Okay, everyone’s worried about 2012. “Oh,” they say. “The Mayan calendar just stops in 2012. It’s soooo weird!” That’s not weird. That’s a freaking coffee break.
Check it…
Bob Mayan works for Mayan Calendars, LLC. His job? Carving the Annual Mayan Disaster-Predicting Calendar. He’s diligent in his work and never late. One day, he’s tapping along and as he finishes 2012, the break whistle blows. It’s time for some of God’s great gift to humanity–coffee.
So, he sets down his hammer and chisel and heads to the break room, where he shoots the crap with his co-workers. It’s during this break that his cellphone rings. Bob answers the call to find out that his wife has gone into labor! He rushes to the (Mayan) hospital, where his wife gives him a son. Such a proud day for Bob Mayan.
But, back at Mayan Calendars, LLC, things aren’t looking so hot. Bob forgot to tell his superiors he was leaving. When he gets back, they’re hopping mad and they fire him. “Screw this place,” Bob says, throwing his hammer and chisel away.

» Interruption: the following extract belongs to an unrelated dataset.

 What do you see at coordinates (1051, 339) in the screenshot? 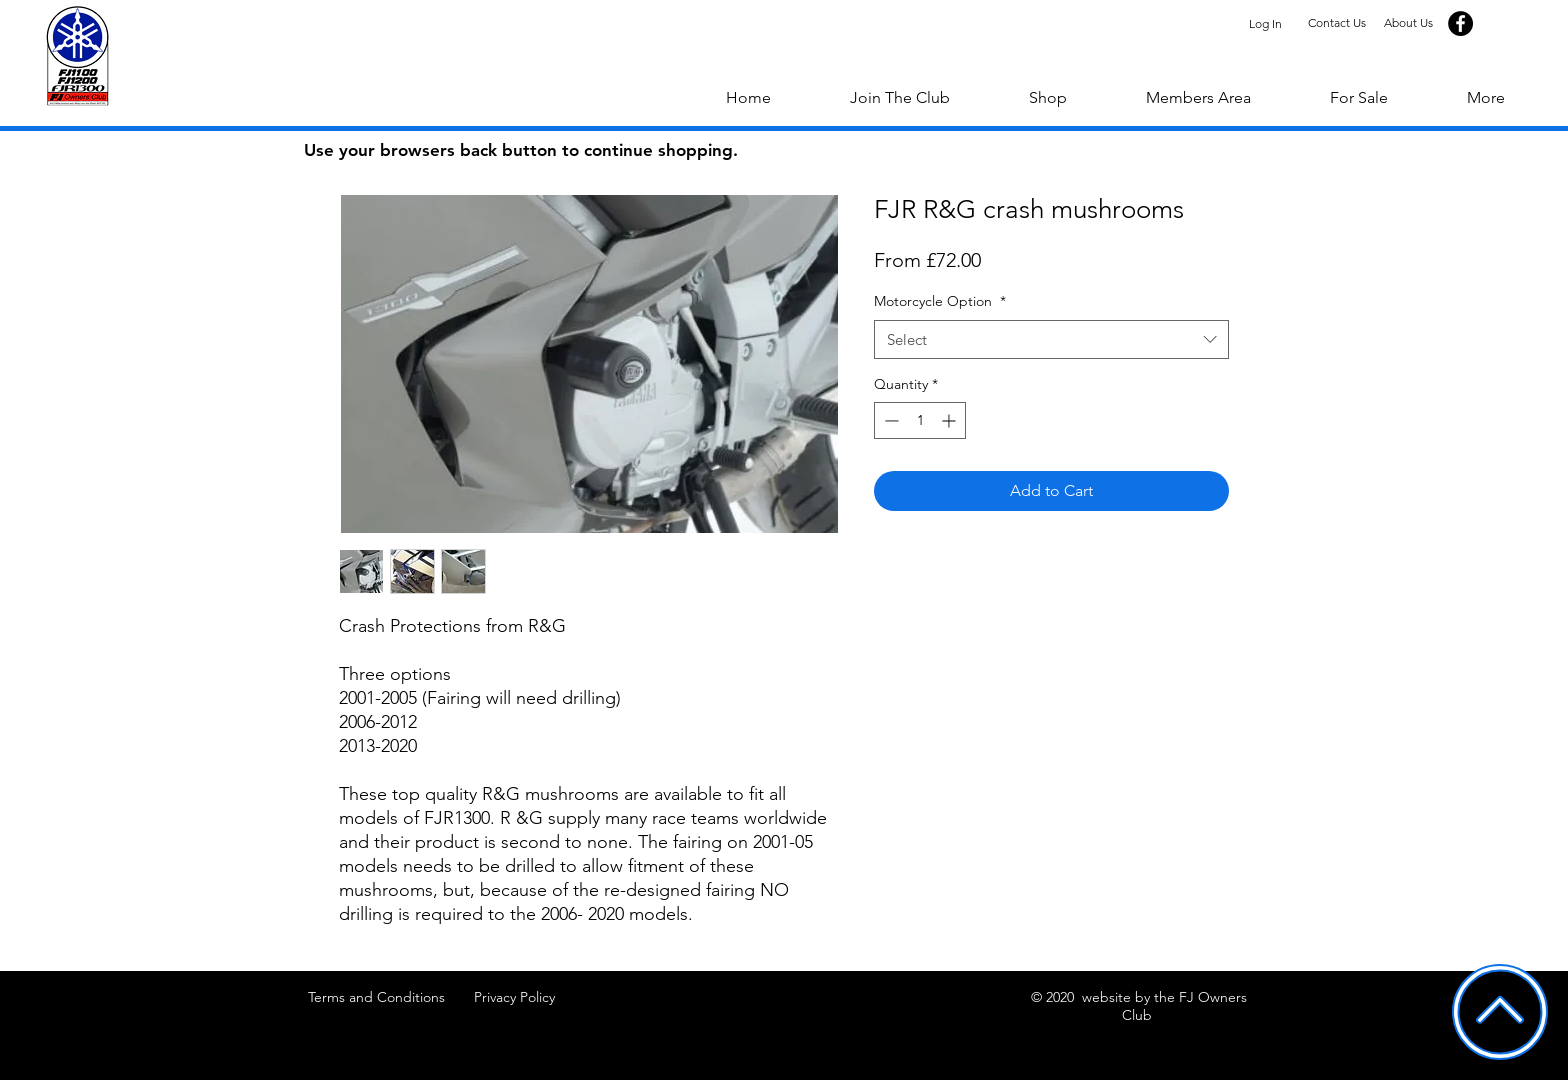
I see `[combobox]` at bounding box center [1051, 339].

It’s at this point that his superiors realize their mistake. They forgot that Bob Mayan is the only one who can work on the Annual Mayan Disaster-Predicting Calendar. They quickly call him up, and offer him his old position. But, Bob refuses. He’s already taken a job across town at the competition, The Calendars of the Mayans, LLC. He’s doing a monthly calendar over there. Less stress. Better pay. Plus, the benefits package is much nicer.
His old bosses can’t even come close to offering him the same thing.
And that’s why the Mayan Calendar ends at 2012.